▸ **Exercise**: Set down exactly the lines of the listing below that begin at the one containing "Image attached. Target: 'right" and end at the last line, both included.
(Beginning of The data)
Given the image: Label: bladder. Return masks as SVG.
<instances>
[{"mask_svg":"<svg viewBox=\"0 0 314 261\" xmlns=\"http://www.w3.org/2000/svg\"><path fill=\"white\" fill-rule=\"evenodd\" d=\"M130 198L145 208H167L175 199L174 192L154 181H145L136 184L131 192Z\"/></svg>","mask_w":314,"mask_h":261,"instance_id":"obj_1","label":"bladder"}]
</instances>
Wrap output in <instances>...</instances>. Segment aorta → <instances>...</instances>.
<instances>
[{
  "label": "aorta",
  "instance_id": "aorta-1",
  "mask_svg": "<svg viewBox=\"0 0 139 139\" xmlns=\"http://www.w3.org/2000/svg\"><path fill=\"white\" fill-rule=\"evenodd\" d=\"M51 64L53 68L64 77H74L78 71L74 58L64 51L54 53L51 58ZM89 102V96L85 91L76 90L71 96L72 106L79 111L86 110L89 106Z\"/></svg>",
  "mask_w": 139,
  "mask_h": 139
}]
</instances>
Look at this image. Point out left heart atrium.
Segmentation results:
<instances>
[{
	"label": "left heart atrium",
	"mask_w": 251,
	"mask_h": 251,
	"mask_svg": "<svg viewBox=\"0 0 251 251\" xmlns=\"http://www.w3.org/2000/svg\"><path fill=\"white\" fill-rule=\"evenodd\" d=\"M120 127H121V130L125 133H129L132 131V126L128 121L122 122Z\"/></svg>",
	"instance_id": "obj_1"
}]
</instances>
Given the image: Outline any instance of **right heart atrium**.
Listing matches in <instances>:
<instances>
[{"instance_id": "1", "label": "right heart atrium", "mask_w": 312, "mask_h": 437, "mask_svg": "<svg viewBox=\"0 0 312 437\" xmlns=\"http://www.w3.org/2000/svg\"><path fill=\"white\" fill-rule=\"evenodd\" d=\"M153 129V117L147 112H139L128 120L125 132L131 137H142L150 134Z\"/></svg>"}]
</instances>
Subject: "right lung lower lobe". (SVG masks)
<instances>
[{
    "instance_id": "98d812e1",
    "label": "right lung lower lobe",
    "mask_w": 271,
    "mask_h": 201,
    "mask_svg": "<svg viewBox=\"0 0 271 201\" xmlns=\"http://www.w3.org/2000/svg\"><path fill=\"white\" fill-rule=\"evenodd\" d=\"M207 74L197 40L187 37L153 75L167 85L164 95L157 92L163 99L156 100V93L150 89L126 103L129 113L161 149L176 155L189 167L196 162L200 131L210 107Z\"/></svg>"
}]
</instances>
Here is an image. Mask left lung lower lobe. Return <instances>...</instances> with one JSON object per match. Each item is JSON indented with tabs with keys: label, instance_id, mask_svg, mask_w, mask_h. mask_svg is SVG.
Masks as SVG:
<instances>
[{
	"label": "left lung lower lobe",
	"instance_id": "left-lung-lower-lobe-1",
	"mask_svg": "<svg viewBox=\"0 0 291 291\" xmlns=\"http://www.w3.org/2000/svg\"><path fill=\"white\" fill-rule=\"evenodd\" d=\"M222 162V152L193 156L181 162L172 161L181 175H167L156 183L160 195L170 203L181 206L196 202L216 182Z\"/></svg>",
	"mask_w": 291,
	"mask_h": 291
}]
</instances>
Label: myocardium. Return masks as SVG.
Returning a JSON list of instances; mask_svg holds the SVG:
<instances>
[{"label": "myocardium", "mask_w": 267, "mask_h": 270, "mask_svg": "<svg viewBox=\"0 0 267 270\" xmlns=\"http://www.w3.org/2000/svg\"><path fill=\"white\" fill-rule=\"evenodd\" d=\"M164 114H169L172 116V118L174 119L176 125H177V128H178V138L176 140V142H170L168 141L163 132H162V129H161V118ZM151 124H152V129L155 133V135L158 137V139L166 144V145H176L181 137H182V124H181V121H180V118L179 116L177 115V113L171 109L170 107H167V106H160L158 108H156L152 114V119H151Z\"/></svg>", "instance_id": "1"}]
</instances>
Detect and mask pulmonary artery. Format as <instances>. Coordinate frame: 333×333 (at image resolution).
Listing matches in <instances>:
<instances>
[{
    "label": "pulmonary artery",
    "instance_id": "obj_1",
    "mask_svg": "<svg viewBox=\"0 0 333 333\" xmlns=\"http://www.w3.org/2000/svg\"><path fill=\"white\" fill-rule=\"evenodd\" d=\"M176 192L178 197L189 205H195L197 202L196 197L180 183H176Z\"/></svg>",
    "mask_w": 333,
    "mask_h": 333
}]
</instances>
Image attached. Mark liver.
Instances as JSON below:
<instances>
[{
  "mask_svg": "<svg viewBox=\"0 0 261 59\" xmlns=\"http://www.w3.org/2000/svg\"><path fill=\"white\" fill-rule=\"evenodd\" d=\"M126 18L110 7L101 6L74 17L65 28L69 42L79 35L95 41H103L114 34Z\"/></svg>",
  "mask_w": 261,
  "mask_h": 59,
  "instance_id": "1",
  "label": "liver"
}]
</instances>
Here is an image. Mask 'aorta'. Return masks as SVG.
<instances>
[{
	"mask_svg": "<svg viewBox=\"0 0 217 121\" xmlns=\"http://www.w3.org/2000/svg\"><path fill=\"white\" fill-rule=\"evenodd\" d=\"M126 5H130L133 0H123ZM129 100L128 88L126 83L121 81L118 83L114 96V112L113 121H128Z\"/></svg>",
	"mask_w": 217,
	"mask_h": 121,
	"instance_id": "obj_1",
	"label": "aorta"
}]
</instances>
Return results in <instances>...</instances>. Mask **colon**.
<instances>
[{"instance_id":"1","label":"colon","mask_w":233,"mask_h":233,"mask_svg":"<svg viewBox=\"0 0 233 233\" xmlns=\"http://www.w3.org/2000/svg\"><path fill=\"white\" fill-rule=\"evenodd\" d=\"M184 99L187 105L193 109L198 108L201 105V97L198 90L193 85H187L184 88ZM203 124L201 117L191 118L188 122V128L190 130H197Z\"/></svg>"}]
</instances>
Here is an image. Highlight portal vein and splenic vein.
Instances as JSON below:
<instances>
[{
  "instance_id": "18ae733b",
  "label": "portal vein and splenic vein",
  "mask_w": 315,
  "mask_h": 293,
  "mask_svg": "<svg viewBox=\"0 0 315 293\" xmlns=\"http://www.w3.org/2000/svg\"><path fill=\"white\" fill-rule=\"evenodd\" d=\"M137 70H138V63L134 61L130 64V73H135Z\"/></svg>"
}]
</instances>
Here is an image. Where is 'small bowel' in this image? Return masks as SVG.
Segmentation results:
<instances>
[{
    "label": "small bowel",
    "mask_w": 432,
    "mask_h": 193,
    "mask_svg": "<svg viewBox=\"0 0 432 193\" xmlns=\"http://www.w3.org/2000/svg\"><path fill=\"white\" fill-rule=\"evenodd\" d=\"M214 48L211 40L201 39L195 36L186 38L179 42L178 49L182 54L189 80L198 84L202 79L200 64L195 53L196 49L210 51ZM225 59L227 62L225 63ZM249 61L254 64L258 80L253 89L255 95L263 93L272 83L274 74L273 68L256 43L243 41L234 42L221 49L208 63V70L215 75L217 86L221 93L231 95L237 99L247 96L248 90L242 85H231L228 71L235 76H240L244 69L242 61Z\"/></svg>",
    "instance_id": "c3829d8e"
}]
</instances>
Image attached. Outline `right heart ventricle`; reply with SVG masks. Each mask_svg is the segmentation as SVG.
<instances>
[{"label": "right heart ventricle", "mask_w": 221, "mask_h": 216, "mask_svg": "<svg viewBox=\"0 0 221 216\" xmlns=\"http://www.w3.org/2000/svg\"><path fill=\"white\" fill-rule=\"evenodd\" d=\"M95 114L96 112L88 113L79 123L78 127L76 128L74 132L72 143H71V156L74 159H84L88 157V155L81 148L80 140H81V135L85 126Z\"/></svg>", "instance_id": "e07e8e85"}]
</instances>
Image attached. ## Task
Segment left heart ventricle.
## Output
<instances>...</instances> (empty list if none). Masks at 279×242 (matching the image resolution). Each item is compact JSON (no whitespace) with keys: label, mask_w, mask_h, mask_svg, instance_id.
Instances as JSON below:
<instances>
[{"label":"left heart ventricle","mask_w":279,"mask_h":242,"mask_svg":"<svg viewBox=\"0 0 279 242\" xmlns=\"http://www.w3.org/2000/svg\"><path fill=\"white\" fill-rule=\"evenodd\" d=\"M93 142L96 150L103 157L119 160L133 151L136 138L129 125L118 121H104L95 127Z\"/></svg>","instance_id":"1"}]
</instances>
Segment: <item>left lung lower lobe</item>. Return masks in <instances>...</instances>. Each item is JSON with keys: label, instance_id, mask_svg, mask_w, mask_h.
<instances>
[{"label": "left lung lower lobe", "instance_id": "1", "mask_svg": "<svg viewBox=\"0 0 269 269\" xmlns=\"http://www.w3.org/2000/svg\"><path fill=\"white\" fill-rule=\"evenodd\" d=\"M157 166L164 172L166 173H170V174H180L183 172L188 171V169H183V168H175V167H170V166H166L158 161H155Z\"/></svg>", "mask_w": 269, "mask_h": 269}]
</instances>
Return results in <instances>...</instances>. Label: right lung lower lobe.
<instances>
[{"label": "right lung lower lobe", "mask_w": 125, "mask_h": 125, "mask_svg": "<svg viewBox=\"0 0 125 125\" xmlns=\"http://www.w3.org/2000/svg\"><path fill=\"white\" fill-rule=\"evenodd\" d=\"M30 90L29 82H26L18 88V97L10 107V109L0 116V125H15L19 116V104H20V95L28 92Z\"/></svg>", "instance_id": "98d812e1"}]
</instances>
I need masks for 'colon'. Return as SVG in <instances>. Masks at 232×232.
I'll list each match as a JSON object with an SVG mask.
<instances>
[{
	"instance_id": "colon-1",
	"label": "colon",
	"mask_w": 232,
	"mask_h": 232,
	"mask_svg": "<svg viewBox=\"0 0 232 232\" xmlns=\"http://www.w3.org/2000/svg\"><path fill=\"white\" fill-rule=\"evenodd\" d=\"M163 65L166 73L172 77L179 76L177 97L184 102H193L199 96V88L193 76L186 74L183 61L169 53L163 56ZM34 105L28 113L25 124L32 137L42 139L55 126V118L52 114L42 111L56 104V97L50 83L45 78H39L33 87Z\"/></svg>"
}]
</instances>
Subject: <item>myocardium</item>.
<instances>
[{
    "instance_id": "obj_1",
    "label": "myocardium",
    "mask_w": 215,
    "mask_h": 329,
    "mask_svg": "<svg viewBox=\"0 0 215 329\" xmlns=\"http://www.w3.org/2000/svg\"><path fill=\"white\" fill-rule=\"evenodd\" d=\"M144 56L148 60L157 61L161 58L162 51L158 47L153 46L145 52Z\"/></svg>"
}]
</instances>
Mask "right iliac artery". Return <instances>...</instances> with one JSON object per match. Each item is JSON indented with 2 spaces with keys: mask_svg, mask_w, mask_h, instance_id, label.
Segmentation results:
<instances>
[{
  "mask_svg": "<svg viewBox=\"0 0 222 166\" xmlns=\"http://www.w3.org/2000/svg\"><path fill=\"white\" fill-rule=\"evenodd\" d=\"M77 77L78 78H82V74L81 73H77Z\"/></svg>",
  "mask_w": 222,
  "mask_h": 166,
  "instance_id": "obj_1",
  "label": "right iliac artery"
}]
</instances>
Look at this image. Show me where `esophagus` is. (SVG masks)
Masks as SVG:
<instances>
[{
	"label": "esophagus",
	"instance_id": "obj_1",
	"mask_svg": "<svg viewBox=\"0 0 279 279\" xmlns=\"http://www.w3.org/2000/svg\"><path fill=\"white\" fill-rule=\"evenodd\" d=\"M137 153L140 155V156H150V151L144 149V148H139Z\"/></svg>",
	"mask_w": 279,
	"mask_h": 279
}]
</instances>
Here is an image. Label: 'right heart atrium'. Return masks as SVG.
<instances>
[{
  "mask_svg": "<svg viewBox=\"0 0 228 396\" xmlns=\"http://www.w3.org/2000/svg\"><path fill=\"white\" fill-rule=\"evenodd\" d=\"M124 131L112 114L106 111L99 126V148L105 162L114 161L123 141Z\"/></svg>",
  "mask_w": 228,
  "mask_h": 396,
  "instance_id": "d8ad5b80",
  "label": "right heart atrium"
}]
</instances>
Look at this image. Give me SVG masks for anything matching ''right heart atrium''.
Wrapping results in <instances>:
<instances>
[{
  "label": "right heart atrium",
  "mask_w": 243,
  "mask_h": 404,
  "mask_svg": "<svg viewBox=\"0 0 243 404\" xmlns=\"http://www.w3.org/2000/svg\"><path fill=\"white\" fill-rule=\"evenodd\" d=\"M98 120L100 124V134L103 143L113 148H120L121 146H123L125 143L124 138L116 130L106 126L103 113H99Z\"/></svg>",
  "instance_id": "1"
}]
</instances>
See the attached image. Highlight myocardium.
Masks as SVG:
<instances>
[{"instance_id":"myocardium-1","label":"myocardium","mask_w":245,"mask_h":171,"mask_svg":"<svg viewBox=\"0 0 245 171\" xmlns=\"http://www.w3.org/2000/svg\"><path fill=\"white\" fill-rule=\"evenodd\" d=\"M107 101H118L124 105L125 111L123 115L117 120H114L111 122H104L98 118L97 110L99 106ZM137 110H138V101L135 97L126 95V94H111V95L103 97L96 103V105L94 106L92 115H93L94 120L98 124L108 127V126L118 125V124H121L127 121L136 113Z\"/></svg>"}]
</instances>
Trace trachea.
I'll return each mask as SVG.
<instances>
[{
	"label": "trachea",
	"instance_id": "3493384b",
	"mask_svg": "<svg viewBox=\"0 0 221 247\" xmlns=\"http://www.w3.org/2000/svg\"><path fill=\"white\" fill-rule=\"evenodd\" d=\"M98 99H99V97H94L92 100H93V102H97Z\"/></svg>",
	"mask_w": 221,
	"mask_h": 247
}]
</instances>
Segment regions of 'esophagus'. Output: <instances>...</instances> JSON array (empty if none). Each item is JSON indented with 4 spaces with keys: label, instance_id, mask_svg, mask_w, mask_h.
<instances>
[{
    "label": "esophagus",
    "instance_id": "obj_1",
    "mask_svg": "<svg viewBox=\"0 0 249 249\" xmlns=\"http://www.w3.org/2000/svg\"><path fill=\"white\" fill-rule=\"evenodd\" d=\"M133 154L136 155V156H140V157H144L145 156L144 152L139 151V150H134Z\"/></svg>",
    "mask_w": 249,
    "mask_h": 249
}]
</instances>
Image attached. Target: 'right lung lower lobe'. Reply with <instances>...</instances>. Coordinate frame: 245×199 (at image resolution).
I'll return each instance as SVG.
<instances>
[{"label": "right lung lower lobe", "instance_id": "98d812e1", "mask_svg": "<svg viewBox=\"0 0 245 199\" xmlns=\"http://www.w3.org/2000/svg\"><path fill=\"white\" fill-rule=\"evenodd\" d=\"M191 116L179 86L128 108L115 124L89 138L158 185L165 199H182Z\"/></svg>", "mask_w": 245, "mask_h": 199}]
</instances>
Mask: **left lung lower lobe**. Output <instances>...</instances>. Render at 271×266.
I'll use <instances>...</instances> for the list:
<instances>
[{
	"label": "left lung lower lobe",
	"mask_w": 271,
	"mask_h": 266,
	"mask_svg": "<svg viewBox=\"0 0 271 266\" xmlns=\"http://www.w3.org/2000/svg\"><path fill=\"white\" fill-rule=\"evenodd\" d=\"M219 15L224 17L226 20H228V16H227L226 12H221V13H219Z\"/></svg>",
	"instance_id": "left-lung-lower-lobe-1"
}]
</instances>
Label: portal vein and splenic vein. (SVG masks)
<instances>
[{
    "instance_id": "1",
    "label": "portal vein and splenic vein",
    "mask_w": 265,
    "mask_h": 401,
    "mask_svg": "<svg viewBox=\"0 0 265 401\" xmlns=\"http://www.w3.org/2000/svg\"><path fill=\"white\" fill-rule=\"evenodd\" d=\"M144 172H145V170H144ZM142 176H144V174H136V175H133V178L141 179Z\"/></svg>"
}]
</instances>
(End of The data)
▸ **Response to the task**:
Image attached. Target: 'right lung lower lobe'. Reply with <instances>...</instances>. Coordinate frame: 245×199 (at image resolution).
I'll return each instance as SVG.
<instances>
[{"label": "right lung lower lobe", "instance_id": "98d812e1", "mask_svg": "<svg viewBox=\"0 0 245 199\" xmlns=\"http://www.w3.org/2000/svg\"><path fill=\"white\" fill-rule=\"evenodd\" d=\"M191 116L179 86L128 108L115 124L89 138L158 185L165 199H182Z\"/></svg>", "mask_w": 245, "mask_h": 199}]
</instances>
Mask: **left lung lower lobe**. Output <instances>...</instances>. Render at 271×266.
I'll use <instances>...</instances> for the list:
<instances>
[{
	"label": "left lung lower lobe",
	"mask_w": 271,
	"mask_h": 266,
	"mask_svg": "<svg viewBox=\"0 0 271 266\" xmlns=\"http://www.w3.org/2000/svg\"><path fill=\"white\" fill-rule=\"evenodd\" d=\"M219 15L224 17L226 20H228V16H227L226 12H221V13H219Z\"/></svg>",
	"instance_id": "left-lung-lower-lobe-1"
}]
</instances>
Label: portal vein and splenic vein. (SVG masks)
<instances>
[{
    "instance_id": "1",
    "label": "portal vein and splenic vein",
    "mask_w": 265,
    "mask_h": 401,
    "mask_svg": "<svg viewBox=\"0 0 265 401\" xmlns=\"http://www.w3.org/2000/svg\"><path fill=\"white\" fill-rule=\"evenodd\" d=\"M144 172H145V170H144ZM142 176H144V174H136V175H133V178L141 179Z\"/></svg>"
}]
</instances>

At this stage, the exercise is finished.